[Available data]:
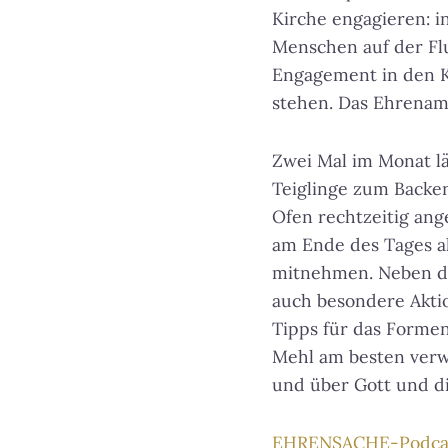
Kirche engagieren: i
Menschen auf der Fl
Engagement in den Ki
stehen. Das Ehrenamt
Zwei Mal im Monat lä
Teiglinge zum Backen
Ofen rechtzeitig ange
am Ende des Tages al
mitnehmen. Neben die
auch besondere Aktio
Tipps für das Formen
Mehl am besten verw
und über Gott und di
EHRENSACHE-Podcas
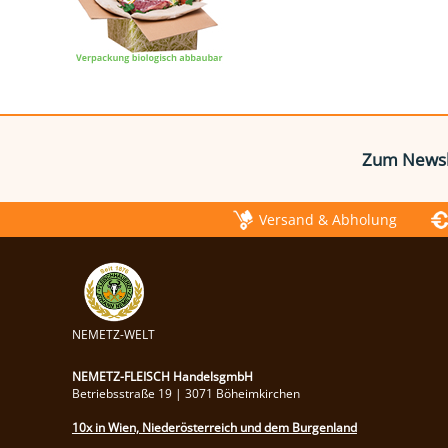
Zum Newsl
Versand & Abholung
NEMETZ-WELT
NEMETZ-FLEISCH HandelsgmbH
Betriebsstraße 19 | 3071 Böheimkirchen
10x in Wien, Niederösterreich und dem Burgenland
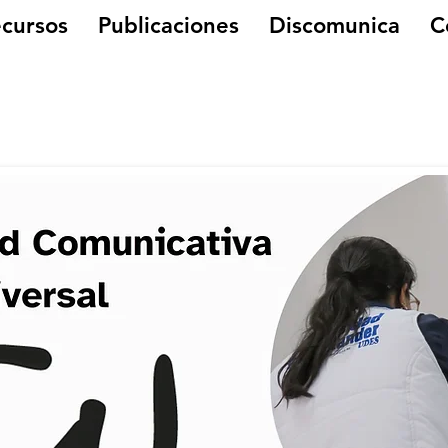
cursos
Publicaciones
Discomunica
C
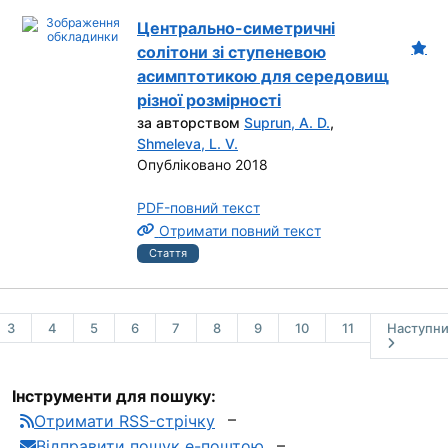
Центрально-симетричні
солітони зі ступеневою
асимптотикою для середовищ
різної розмірності
за авторством
Suprun, A. D.
,
Shmeleva, L. V.
Опубліковано 2018
PDF-повний текст
Отримати повний текст
Стаття
3
4
5
6
7
8
9
10
11
Наступн
Інструменти для пошуку:
Отримати RSS-стрічку
Відправити пошук е-поштою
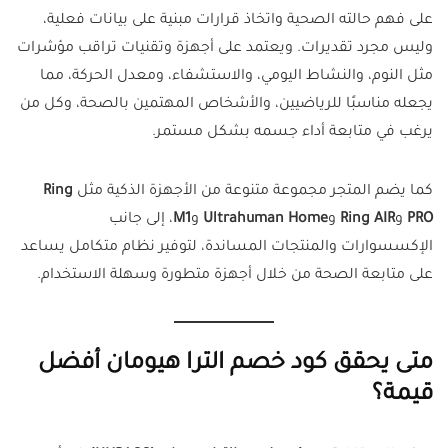
على فهم حالته الصحية واتخاذ قرارات مبنية على بيانات فعلية،
وليس مجرد تقديرات. ويعتمد على أجهزة وتقنيات تراقب مؤشرات
مثل النوم، والنشاط اليومي، والاستشفاء، ومعدل الحركة، مما
يجعله مناسبًا للرياضيين، والأشخاص المهتمين بالصحة، وكل من
يرغب في متابعة أداء جسمه بشكل مستمر.
كما يضم المتجر مجموعة متنوعة من الأجهزة الذكية مثل
Ring
PRO
و
Ring AIR
و
Ultrahuman Home
و
M1
، إلى جانب
الإكسسوارات والمنتجات المساندة، لتوفير نظام متكامل يساعد
على متابعة الصحة من خلال أجهزة متطورة وسهلة الاستخدام.
متى يحقق كود خصم الترا هيومان أفضل
قيمة؟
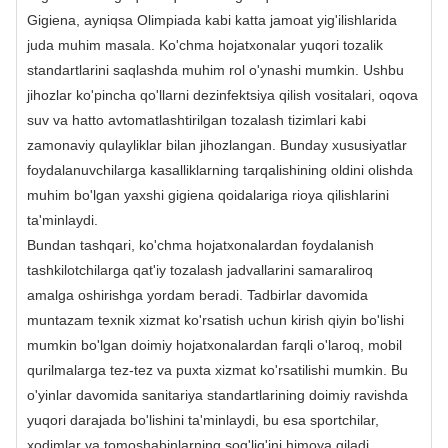
Gigiena, ayniqsa Olimpiada kabi katta jamoat yig'ilishlarida
juda muhim masala. Ko'chma hojatxonalar yuqori tozalik
standartlarini saqlashda muhim rol o'ynashi mumkin. Ushbu
jihozlar ko'pincha qo'llarni dezinfektsiya qilish vositalari, oqova
suv va hatto avtomatlashtirilgan tozalash tizimlari kabi
zamonaviy qulayliklar bilan jihozlangan. Bunday xususiyatlar
foydalanuvchilarga kasalliklarning tarqalishining oldini olishda
muhim bo'lgan yaxshi gigiena qoidalariga rioya qilishlarini
ta'minlaydi.
Bundan tashqari, ko'chma hojatxonalardan foydalanish
tashkilotchilarga qat'iy tozalash jadvallarini samaraliroq
amalga oshirishga yordam beradi. Tadbirlar davomida
muntazam texnik xizmat ko'rsatish uchun kirish qiyin bo'lishi
mumkin bo'lgan doimiy hojatxonalardan farqli o'laroq, mobil
qurilmalarga tez-tez va puxta xizmat ko'rsatilishi mumkin. Bu
o'yinlar davomida sanitariya standartlarining doimiy ravishda
yuqori darajada bo'lishini ta'minlaydi, bu esa sportchilar,
xodimlar va tomoshabinlarning sog'lig'ini himoya qiladi.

[Try it]: Looking at the entries, count the lines where the word "doimiy" appears, and state the count by itself.

[Final answer]: 2